Fora as referências de família, o autor mergulhou na história da ditadura. Cita Heloisa Murgel Starling, Elio Gaspari, que é colunista da Folha, (“mas não li todos os volumes [da Coleção Ditadura]”, ele sublinha) e “até os livros do Olímpio Mourão [“Memórias: A Verdade de um Revolucionário”] e Carlos Brilhante Ustra [“A Verdade Sufocada”] para ter o ponto de vista oposto”.
Ele ressalta que não é historiador. “Mas vamos dizer que eu não queria falar besteira demais.”
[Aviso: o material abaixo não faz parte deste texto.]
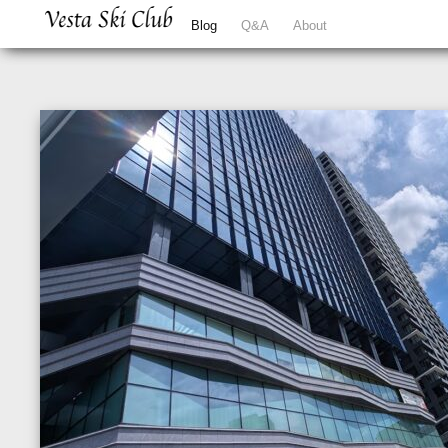
Blog
Q&A
About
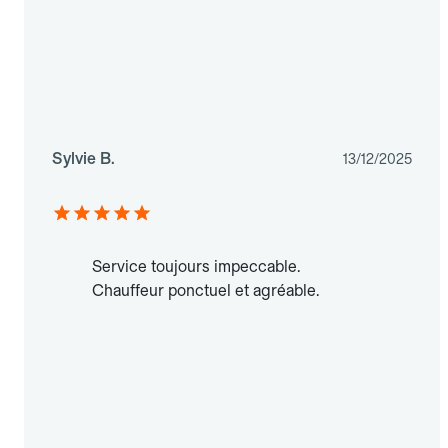
Sylvie B.
13/12/2025
Service toujours impeccable.
Chauffeur ponctuel et agréable.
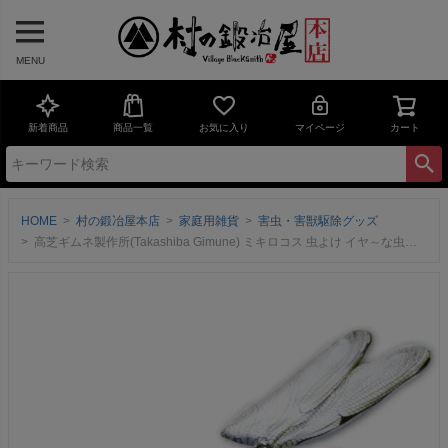
MENU
新着商品
商品一覧
お気に入り
マイページ
カート
HOME
村の鍛冶屋本店
家庭用雑貨
害虫・害獣駆除グッズ
高芝ギムネ製作所(Takashiba Gimune) ミキロコス 虫よけ イヤ～な虫の天敵 オニヤンマ兄弟 12cm 3WAY 安全ピン クリップ ストラップ 正規品 M-55ネコポス配送【頑張って送料無料！】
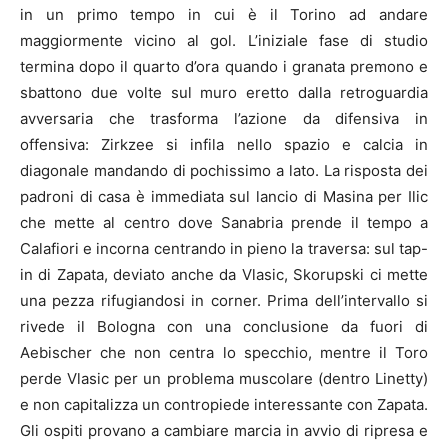
in un primo tempo in cui è il Torino ad andare
maggiormente vicino al gol. L’iniziale fase di studio
termina dopo il quarto d’ora quando i granata premono e
sbattono due volte sul muro eretto dalla retroguardia
avversaria che trasforma l’azione da difensiva in
offensiva: Zirkzee si infila nello spazio e calcia in
diagonale mandando di pochissimo a lato. La risposta dei
padroni di casa è immediata sul lancio di Masina per Ilic
che mette al centro dove Sanabria prende il tempo a
Calafiori e incorna centrando in pieno la traversa: sul tap-
in di Zapata, deviato anche da Vlasic, Skorupski ci mette
una pezza rifugiandosi in corner. Prima dell’intervallo si
rivede il Bologna con una conclusione da fuori di
Aebischer che non centra lo specchio, mentre il Toro
perde Vlasic per un problema muscolare (dentro Linetty)
e non capitalizza un contropiede interessante con Zapata.
Gli ospiti provano a cambiare marcia in avvio di ripresa e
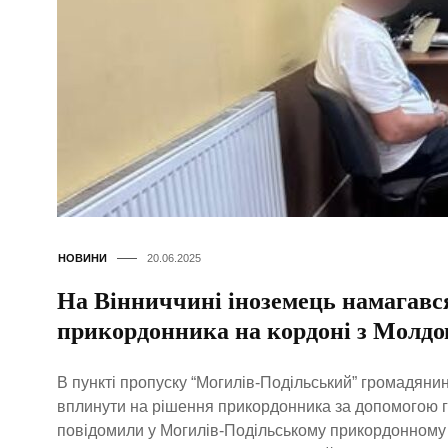
НОВИНИ
20.06.2025
На Вінниччині іноземець намагавс
прикордонника на кордоні з Молд
В пункті пропуску “Могилів-Подільський” громадян
вплинути на рішення прикордонника за допомогою 
повідомили у Могилів-Подільському прикордонному з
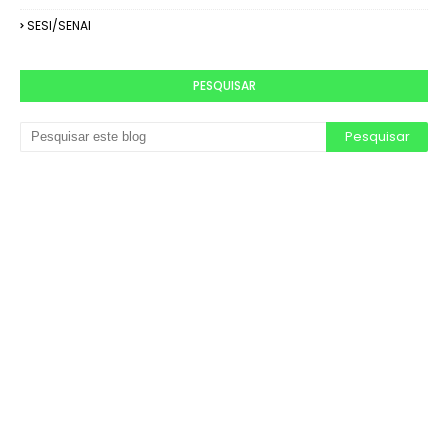
SESI/SENAI
PESQUISAR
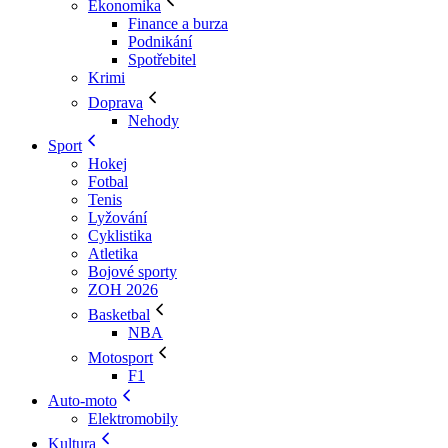
Ekonomika
Finance a burza
Podnikání
Spotřebitel
Krimi
Doprava
Nehody
Sport
Hokej
Fotbal
Tenis
Lyžování
Cyklistika
Atletika
Bojové sporty
ZOH 2026
Basketbal
NBA
Motosport
F1
Auto-moto
Elektromobily
Kultura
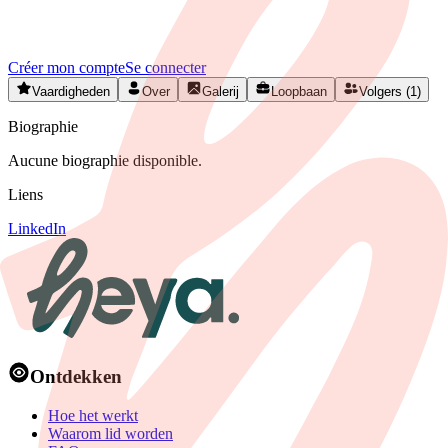
Créez votre profil gratuitement et développez votre réseau artistique
en Belgique.
Créer mon compte
Se connecter
Vaardigheden
Over
Galerij
Loopbaan
Volgers (1)
Biographie
Aucune biographie disponible.
Liens
LinkedIn
Ontdekken
Hoe het werkt
Waarom lid worden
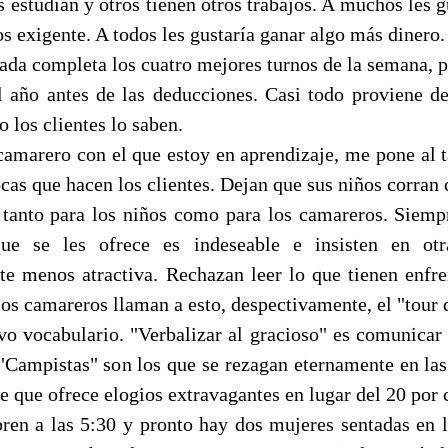
 estudian y otros tienen otros trabajos. A muchos les g
 exigente. A todos les gustaría ganar algo más dinero.
rnada completa los cuatro mejores turnos de la semana, 
l año antes de las deducciones. Casi todo proviene de
o los clientes lo saben.
camarero con el que estoy en aprendizaje, me pone al 
ocas que hacen los clientes. Dejan que sus niños corran
o tanto para los niños como para los camareros. Siem
e se les ofrece es indeseable e insisten en otr
e menos atractiva. Rechazan leer lo que tienen enfr
Los camareros llaman a esto, despectivamente, el "tour
o vocabulario. "Verbalizar al gracioso" es comunicar 
 "Campistas" son los que se rezagan eternamente en las
te que ofrece elogios extravagantes en lugar del 20 por 
bren a las 5:30 y pronto hay dos mujeres sentadas en l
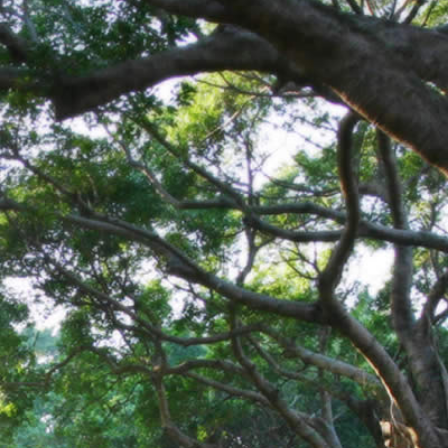
.thu.edu.tw/v1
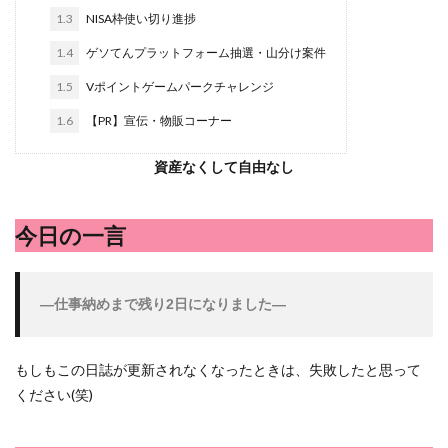
ハンターズヴィレッジ
ハンバーガー
ハンバーグ
1.3
NISA枠使い切り進捗
パスタ
ビワ
ビーフシチュー
ピーマン
フグ
1.4
ゲソてんプラットフォーム抽選・山分け案件
ペペロンチーノ
ホエイ
ホットケーキ
ポイントサ
1.5
Vポイントゲームパークチャレンジ
マンゴー
ミカン
ミネストローネ
メロン
メ
1.6
【PR】宣伝・物販コーナー
リゾット
仕事
卵
卵料理
卵白
卵黄
外耳炎
外食
大学芋
大根
天日干し
太
資産なくして自由なし
家庭菜園、 野菜、サツマイモ
家庭菜園、スイカ
当選品
携帯キャリア
料理
料理、ジェノベーゼソース
料
今日の一言
明治村
果樹
枝豆
柚子
柿
株主優待
楽天モバイル
洋食屋
漬物
焼きそば
父の日
―仕事納めまで残り2日になりました―
白桃
白菜
眠気
眠気対策
睡眠
紅はる
芋ようかん
芽キャベツ
茎ブロッコリー
落花生
もしもこの日誌が更新されなくなったときは、失敗したと思って
軽自動車
農作業
通信制限
配当
野菜
ください(笑)
鶏肉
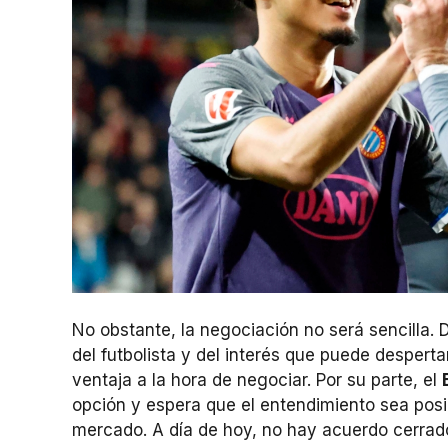
No obstante, la negociación no será sencilla.
del futbolista y del interés que puede desperta
ventaja a la hora de negociar. Por su parte, el
opción y espera que el entendimiento sea posib
mercado. A día de hoy, no hay acuerdo cerrado,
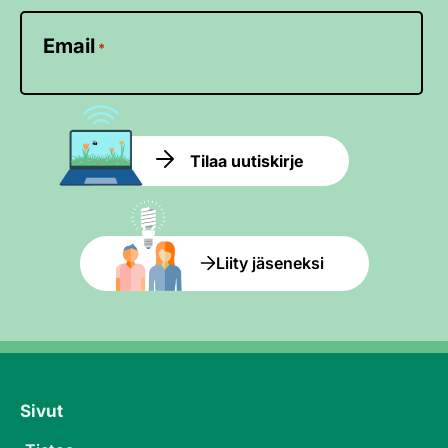
Email
*
Tilaa uutiskirje
Liity jäseneksi
Sivut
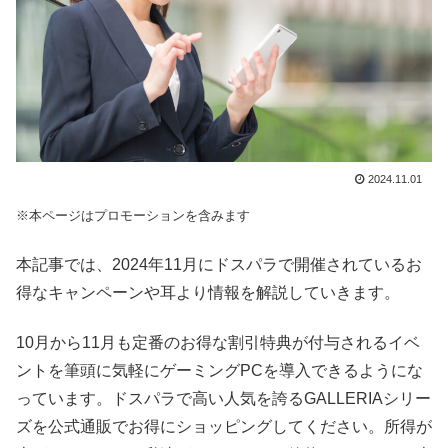
2024.11.01
※本ページはプロモーションを含みます
本記事では、2024年11月にドスパラで開催されているお
得なキャンペーンや耳より情報を解説していきます。
10月から11月も定番のお得な割引特典が付与されるイベ
ントを筆頭に気軽にゲーミングPCを導入できるようにな
っています。ドスパラで高い人気を誇るGALLERIAシリー
ズを公式通販でお得にショッピングしてください。所得が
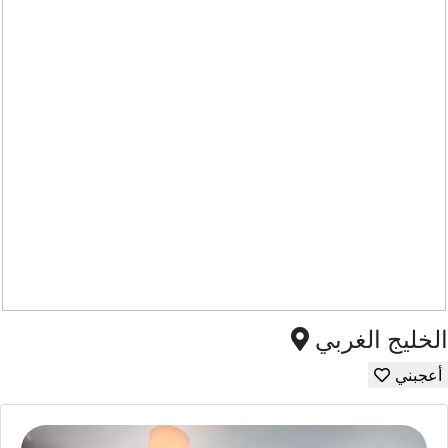
الخليج الغربي
أعجبني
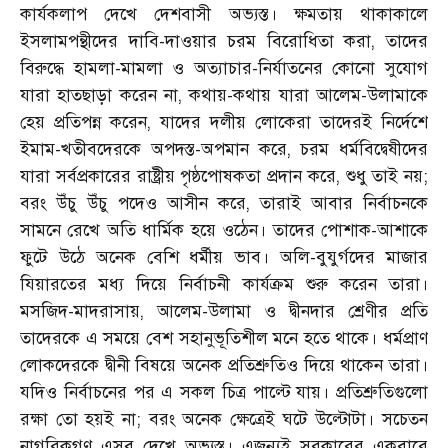
কার্যকলাপ দেখে দেশবাসী অভ্যস্ত। ক্ষমতায় থাকাকালে
ইসলামপন্থীদের দাবি-দাওয়ার চরম বিরোধিতা করা, তাদের
বিরুদ্ধে হামলা-মামলা ও অত্যাচার-নির্যাতনের কোনো সুযোগ
যারা হাতছাড়া করেন না, কথায়-কথায় যারা আলেম-উলামাকে
হেয় প্রতিপন্ন করেন, যাদের দলীয় লোকেরা তাদেরই নির্দেশে
ইমাম-খতীবদেরকে অপদস্ত-অপমান করে, চরম ধর্মবিদ্বেষীদের
যারা সর্বপ্রকারের রাষ্ট্রীয় পৃষ্ঠপোষকতা প্রদান করে, শুধু তাই নয়;
বরং উঁচু উঁচু পদেও আসীন করে, তারাই আবার নির্বাচনকে
সামনে রেখে অতি ধার্মিক হয়ে ওঠেন। তাদের পোশাক-আশাকে
ফুটে উঠে অনেক বেশি ধর্মীয় ভাব। অলি-বুযুর্গদের মাজার
যিয়ারতের মধ্য দিয়ে নির্বাচনী কার্যক্রম শুরু করেন তারা।
মসজিদ-মাদরাসায়, আলেম-উলামা ও দ্বীনদার শ্রেণীর প্রতি
তাদেরকে এ সময়ে বেশ সহানুভূতিশীল মনে হতে থাকে। ধর্মপ্রাণ
লোকদেরকে দ্বীনী বিষয়ে অনেক প্রতিশ্রুতিও দিয়ে থাকেন তারা।
যদিও নির্বাচনের পর এ সকল চিত্র পাল্টে যায়। প্রতিশ্রুতিগুলো
রক্ষা তো হয়ই না; বরং অনেক ক্ষেত্রেই ঘটে উল্টোটা। সচেতন
নাগরিকগণ এসব দেখে অভ্যস্ত। এজন্যই সরকারের একবারে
Foi igualmente importante a pesquisa visual. Além de desenhos que fazem referência a quadros de Tarsila do Amaral, Alberto da Veiga Guignard e Cândido Portinari, um dos pontos mais marcantes de “Chumbo” é o desfile da arquitetura e do design gráfico brasileiros.
Eles estão reproduzidos em fachadas de bares belo-horizontinos, imagens da Rede Globo nos anos 1980, maços de cigarro, propagandas antigas e cartelas de jogo do bicho.
Nesta parte da pesquisa, além de fotos históricas, ele disse que teve a companhia do livro “Linha do Tempo do Design Gráfico no Brasil”, de Chico Homem de Melo e Elaine Ramos.
“O que é importante para mim”, diz o autor, “é que todas essas marcas, logotipos, detalhes diversos, arquitetônicos e mesmo do mobiliário urbano, que todos esses elementos sejam relacionados à idiossincrasia do Brasil o Brasil visto quase como um personagem.”
Entre anúncios de Melhoral e de Guaraná Antarctica, os personagens atravessam as décadas adaptando-se a cada realidade do Brasil.
Severino, o irmão boêmio, quer romper com o status do pai burguês; Ramires, o irmão integrado, passa de burguês à classe média baixa ”mas sempre com essa ilusão boba de que faz parte da classe dominante”, diz Lehmann. “Isso me parece muito específico do Brasil, especialmente se comparar com a França.”
Entre os personagens secundários há Porfírio, recruta da Ação Integralista que vira torturador da ditadura e acaba bicheiro.
“Não é segredo que, no Brasil, criminosos e torturadores tiveram uma vida legal depois do fim da ditadura”, comenta o autor. “Inclusive sem sentir a menor culpa pelo que fizeram pois viveram nessa ilusão de estar sempre do lado certo.”
De outro lado, há personagens que vivem o oposto da decadência da família Wallace. Iara, menina negra que começa doméstica na casa dos protagonistas, vira professora de literatura na Universidade Federal de Minas Gerais. “É a única personagem na história que tem uma evolução social positiva, de certo modo”, diz o autor, “pois sempre viveu na luta”.
Enquanto “Chumbo” sai na França e na Bélgica pela Casterman, a mesma editora de “Tintim”, ainda não há editora anunciada no Brasil. “Paciência”, diz o autor.